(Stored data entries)
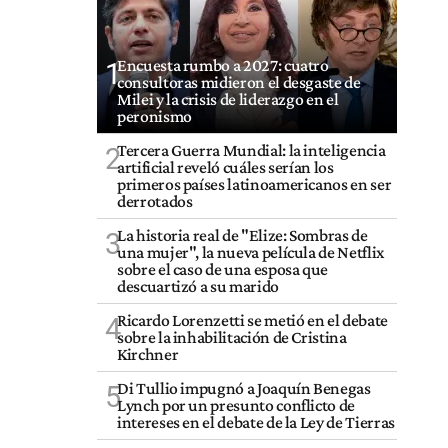
Encuesta rumbo a 2027: cuatro
1
consultoras midieron el desgaste de
Milei y la crisis de liderazgo en el
peronismo
Tercera Guerra Mundial: la inteligencia
2
artificial reveló cuáles serían los
primeros países latinoamericanos en ser
derrotados
La historia real de "Elize: Sombras de
3
una mujer", la nueva película de Netflix
sobre el caso de una esposa que
descuartizó a su marido
Ricardo Lorenzetti se metió en el debate
4
sobre la inhabilitación de Cristina
Kirchner
Di Tullio impugnó a Joaquín Benegas
5
Lynch por un presunto conflicto de
intereses en el debate de la Ley de Tierras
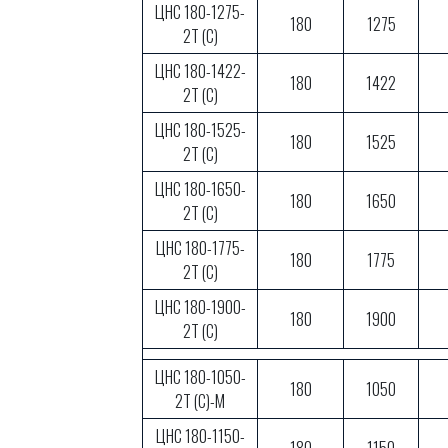
ЦНС 180-1275-
180
1275
2Т (С)
ЦНС 180-1422-
180
1422
2Т (С)
ЦНС 180-1525-
180
1525
2Т (С)
ЦНС 180-1650-
180
1650
2Т (С)
ЦНС 180-1775-
180
1775
2Т (С)
ЦНС 180-1900-
180
1900
2Т (С)
ЦНС 180-1050-
180
1050
2Т (С)-М
ЦНС 180-1150-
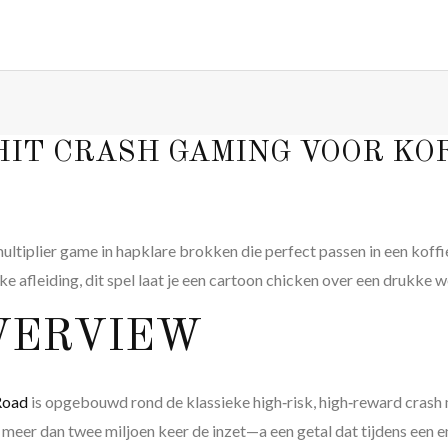
HIT CRASH GAMING VOOR KO
ultiplier game in hapklare brokken die perfect passen in een koff
e afleiding, dit spel laat je een cartoon chicken over een drukke we
OVERVIEW
Road
is opgebouwd rond de klassieke high‑risk, high‑reward crash 
meer dan twee miljoen keer de inzet—a een getal dat tijdens een e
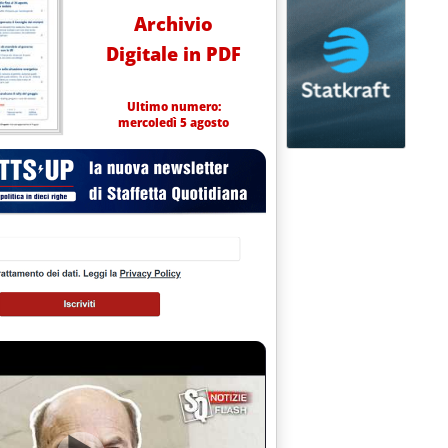
Archivio
Digitale in PDF
Ultimo numero:
mercoledì 5 agosto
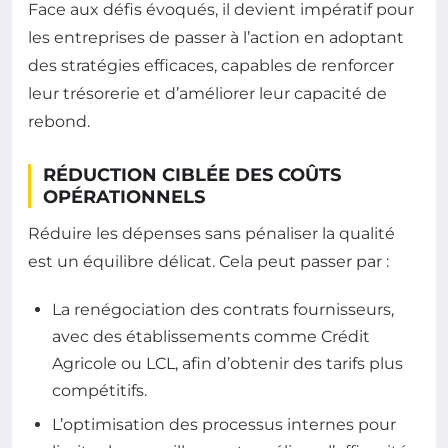
Face aux défis évoqués, il devient impératif pour
les entreprises de passer à l’action en adoptant
des stratégies efficaces, capables de renforcer
leur trésorerie et d’améliorer leur capacité de
rebond.
RÉDUCTION CIBLÉE DES COÛTS
OPÉRATIONNELS
Réduire les dépenses sans pénaliser la qualité
est un équilibre délicat. Cela peut passer par :
La renégociation des contrats fournisseurs,
avec des établissements comme Crédit
Agricole ou LCL, afin d’obtenir des tarifs plus
compétitifs.
L’optimisation des processus internes pour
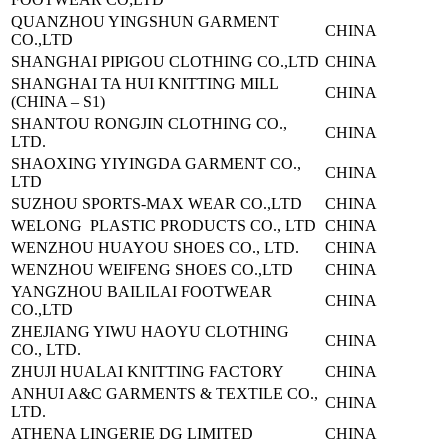
QUANZHOU YINGSHUN GARMENT
CHINA
CO.,LTD
SHANGHAI PIPIGOU CLOTHING CO.,LTD
CHINA
SHANGHAI TA HUI KNITTING MILL
CHINA
(CHINA – S1)
SHANTOU RONGJIN CLOTHING CO.,
CHINA
LTD.
SHAOXING YIYINGDA GARMENT CO.,
CHINA
LTD
SUZHOU SPORTS-MAX WEAR CO.,LTD
CHINA
WELONG PLASTIC PRODUCTS CO., LTD
CHINA
WENZHOU HUAYOU SHOES CO., LTD.
CHINA
WENZHOU WEIFENG SHOES CO.,LTD
CHINA
YANGZHOU BAILILAI FOOTWEAR
CHINA
CO.,LTD
ZHEJIANG YIWU HAOYU CLOTHING
CHINA
CO., LTD.
ZHUJI HUALAI KNITTING FACTORY
CHINA
ANHUI A&C GARMENTS & TEXTILE CO.,
CHINA
LTD.
ATHENA LINGERIE DG LIMITED
CHINA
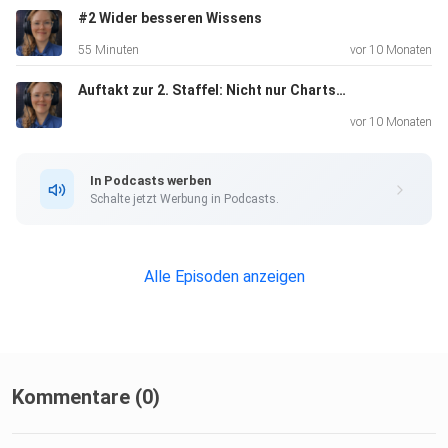
#2 Wider besseren Wissens
55 Minuten
vor 10 Monaten
Auftakt zur 2. Staffel: Nicht nur Charts: Warum Human Design jetzt größer wird
vor 10 Monaten
In Podcasts werben
Schalte jetzt Werbung in Podcasts.
Alle Episoden anzeigen
Kommentare (0)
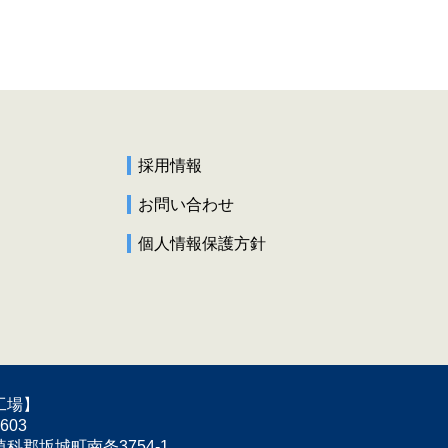
採用情報
お問い合わせ
個人情報保護方針
工場】
603
科郡坂城町南条3754-1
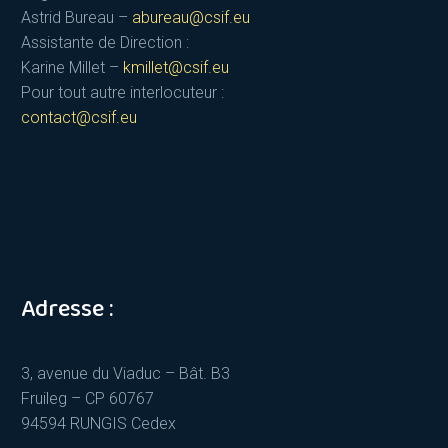
Astrid Bureau –
abureau@csif.eu
Assistante de Direction :
Karine Millet –
kmillet@csif.eu
Pour tout autre interlocuteur :
contact@csif.eu
Adresse :
3, avenue du Viaduc – Bât. B3
Fruileg – CP 60767
94594 RUNGIS Cedex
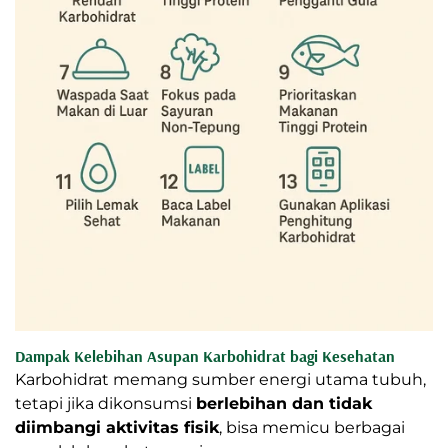
Dampak Kelebihan Asupan Karbohidrat bagi Kesehatan
Karbohidrat memang sumber energi utama tubuh,
tetapi jika dikonsumsi
berlebihan dan tidak
diimbangi aktivitas fisik
, bisa memicu berbagai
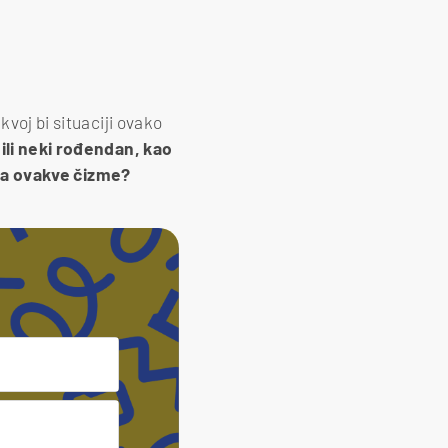
kvoj bi situaciji ovako
 ili neki rođendan, kao
ila ovakve čizme?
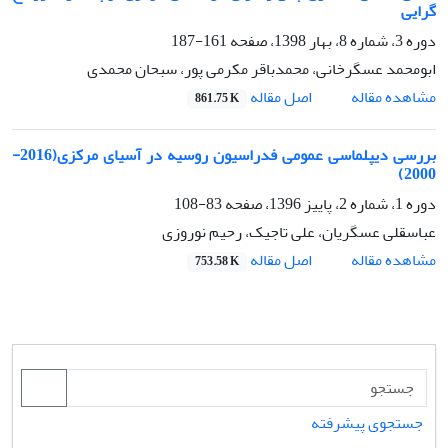
گرایی
دوره 3، شماره 8، بهار 1398، صفحه
161-187
ابومحمد عسگرخانی، محمدباقر مکرمی پور، سبحان محمدی
اصل مقاله
مشاهده مقاله
861.75 K
بررسی دیپلماسی ‌عمومی فدراسیون روسیه در آسیای مرکزی(2016-
2000)
دوره 1، شماره 2، پاییز 1396، صفحه
83-108
عباسقلی عسگریان، علی تاجیک، رحیم نوروزی
اصل مقاله
مشاهده مقاله
753.58 K
جستجوی پیشرفته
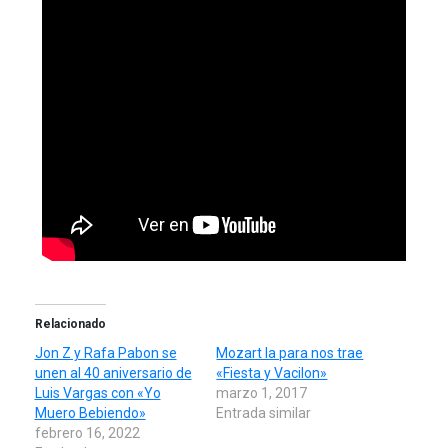
Relacionado
Jon Z y Rafa Pabon se
Mozart la para nos trae
unen al 40 aniversario de
«Fiesta y Vacilon»
Luis Vargas con «Yo
marzo 1, 2017
Muero Bebiendo»
Entrada similar
febrero 16, 2022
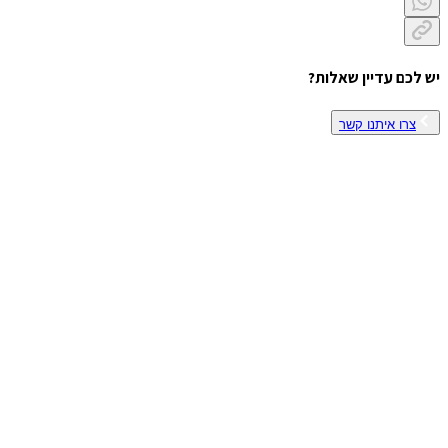
יש לכם עדיין שאלות?
צרו איתנו קשר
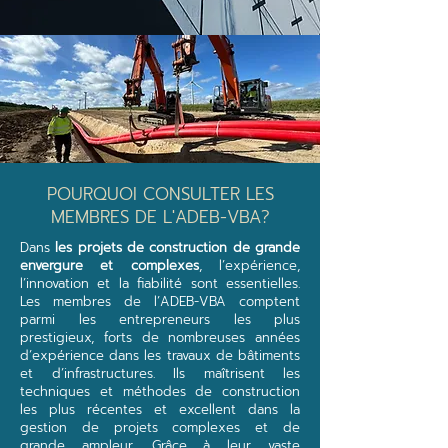
POURQUOI CONSULTER LES
MEMBRES DE L'ADEB-VBA?
Dans
les projets de construction de grande
envergure et complexes
, l’expérience,
l’innovation et la fiabilité sont essentielles.
Les membres de l’ADEB-VBA comptent
parmi les entrepreneurs les plus
prestigieux, forts de nombreuses années
d’expérience dans les travaux de bâtiments
et d’infrastructures. Ils maîtrisent les
techniques et méthodes de construction
les plus récentes et excellent dans la
gestion de projets complexes et de
grande ampleur. Grâce à leur vaste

* [What you need to do]:
Reproduce each line of the records exactly, omitting any picture.

* [Response area]:
Encuesta rumbo a 2027: cuatro
1
consultoras midieron el desgaste de
Milei y la crisis de liderazgo en el
peronismo
Tercera Guerra Mundial: la inteligencia
2
artificial reveló cuáles serían los
primeros países latinoamericanos en ser
derrotados
La historia real de "Elize: Sombras de
3
una mujer", la nueva película de Netflix
sobre el caso de una esposa que
descuartizó a su marido
Ricardo Lorenzetti se metió en el debate
4
sobre la inhabilitación de Cristina
Kirchner
Di Tullio impugnó a Joaquín Benegas
5
Lynch por un presunto conflicto de
intereses en el debate de la Ley de Tierras
ЦНС 180-1275-
180
1275
2Т (С)
ЦНС 180-1422-
180
1422
2Т (С)
ЦНС 180-1525-
180
1525
2Т (С)
ЦНС 180-1650-
180
1650
2Т (С)
ЦНС 180-1775-
180
1775
2Т (С)
ЦНС 180-1900-
180
1900
2Т (С)
ЦНС 180-1050-
180
1050
2Т (С)-М
ЦНС 180-1150-
HIT CRASH GAMING VOOR KO
ultiplier game in hapklare brokken die perfect passen in een koff
e afleiding, dit spel laat je een cartoon chicken over een drukke we
OVERVIEW
Road
is opgebouwd rond de klassieke high‑risk, high‑reward crash 
meer dan twee miljoen keer de inzet—a een getal dat tijdens een e
Archivio
Digitale in PDF
Ultimo numero:
mercoledì 5 agosto
Face aux défis évoqués, il devient impératif pour
les entreprises de passer à l’action en adoptant
des stratégies efficaces, capables de renforcer
leur trésorerie et d’améliorer leur capacité de
rebond.
RÉDUCTION CIBLÉE DES COÛTS
OPÉRATIONNELS
Réduire les dépenses sans pénaliser la qualité
est un équilibre délicat. Cela peut passer par :
La renégociation des contrats fournisseurs,
avec des établissements comme Crédit
Agricole ou LCL, afin d’obtenir des tarifs plus
compétitifs.
L’optimisation des processus internes pour
QUANZHOU YINGSHUN GARMENT
CHINA
CO.,LTD
SHANGHAI PIPIGOU CLOTHING CO.,LTD
CHINA
SHANGHAI TA HUI KNITTING MILL
CHINA
(CHINA – S1)
SHANTOU RONGJIN CLOTHING CO.,
CHINA
LTD.
SHAOXING YIYINGDA GARMENT CO.,
CHINA
LTD
SUZHOU SPORTS-MAX WEAR CO.,LTD
CHINA
WELONG PLASTIC PRODUCTS CO., LTD
CHINA
WENZHOU HUAYOU SHOES CO., LTD.
CHINA
WENZHOU WEIFENG SHOES CO.,LTD
CHINA
YANGZHOU BAILILAI FOOTWEAR
CHINA
CO.,LTD
ZHEJIANG YIWU HAOYU CLOTHING
CHINA
CO., LTD.
ZHUJI HUALAI KNITTING FACTORY
CHINA
ANHUI A&C GARMENTS & TEXTILE CO.,
CHINA
LTD.
ATHENA LINGERIE DG LIMITED
CHINA
#2 Wider besseren Wissens
55 Minuten
vor 10 Monaten
Auftakt zur 2. Staffel: Nicht nur Charts: Warum Human Design jetzt größer wird
vor 10 Monaten
In Podcasts werben
Schalte jetzt Werbung in Podcasts.
Alle Episoden anzeigen
Kommentare (0)
採用情報
お問い合わせ
個人情報保護方針
工場】
603
科郡坂城町南条3754-1
Astrid Bureau –
abureau@csif.eu
Assistante de Direction :
Karine Millet –
kmillet@csif.eu
Pour tout autre interlocuteur :
contact@csif.eu
Adresse :
3, avenue du Viaduc – Bât. B3
Fruileg – CP 60767
94594 RUNGIS Cedex
Dampak Kelebihan Asupan Karbohidrat bagi Kesehatan
Karbohidrat memang sumber energi utama tubuh,
tetapi jika dikonsumsi
berlebihan dan tidak
diimbangi aktivitas fisik
, bisa memicu berbagai
kvoj bi situaciji ovako
 ili neki rođendan, kao
ila ovakve čizme?
گرایی
دوره 3، شماره 8، بهار 1398، صفحه
161-187
ابومحمد عسگرخانی، محمدباقر مکرمی پور، سبحان محمدی
اصل مقاله
مشاهده مقاله
861.75 K
بررسی دیپلماسی ‌عمومی فدراسیون روسیه در آسیای مرکزی(2016-
2000)
دوره 1، شماره 2، پاییز 1396، صفحه
83-108
عباسقلی عسگریان، علی تاجیک، رحیم نوروزی
اصل مقاله
مشاهده مقاله
753.58 K
جستجوی پیشرفته
Relacionado
Jon Z y Rafa Pabon se
Mozart la para nos trae
unen al 40 aniversario de
«Fiesta y Vacilon»
Luis Vargas con «Yo
marzo 1, 2017
Muero Bebiendo»
Entrada similar
febrero 16, 2022
יש לכם עדיין שאלות?
צרו איתנו קשר
POURQUOI CONSULTER LES
MEMBRES DE L'ADEB-VBA?
Dans
les projets de construction de grande
envergure et complexes
, l’expérience,
l’innovation et la fiabilité sont essentielles.
Les membres de l’ADEB-VBA comptent
parmi les entrepreneurs les plus
prestigieux, forts de nombreuses années
d’expérience dans les travaux de bâtiments
et d’infrastructures. Ils maîtrisent les
techniques et méthodes de construction
les plus récentes et excellent dans la
gestion de projets complexes et de
grande ampleur. Grâce à leur vaste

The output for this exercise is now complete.